**EXERCISE OBJECTIVE:** Take every record and write it out again exactly, with no images included.

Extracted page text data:
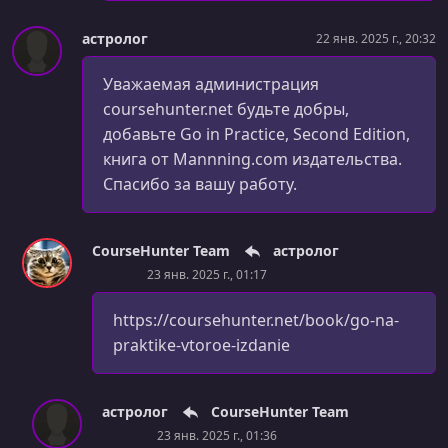
астролог
22 янв. 2025 г., 20:32
Уважаемая администрация
coursehunter.net будьте добры,
добавьте Go in Practice, Second Edition,
книга от Mannning.com издательства.
Спасибо за вашу работу.
CourseHunter Team
астролог
23 янв. 2025 г., 01:17
https://coursehunter.net/book/go-na-
praktike-vtoroe-izdanie
астролог
CourseHunter Team
23 янв. 2025 г., 01:36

**SOLVED PROBLEM:**
астролог
22 янв. 2025 г., 20:32
Уважаемая администрация
coursehunter.net будьте добры,
добавьте Go in Practice, Second Edition,
книга от Mannning.com издательства.
Спасибо за вашу работу.
CourseHunter Team
астролог
23 янв. 2025 г., 01:17
https://coursehunter.net/book/go-na-
praktike-vtoroe-izdanie
астролог
CourseHunter Team
23 янв. 2025 г., 01:36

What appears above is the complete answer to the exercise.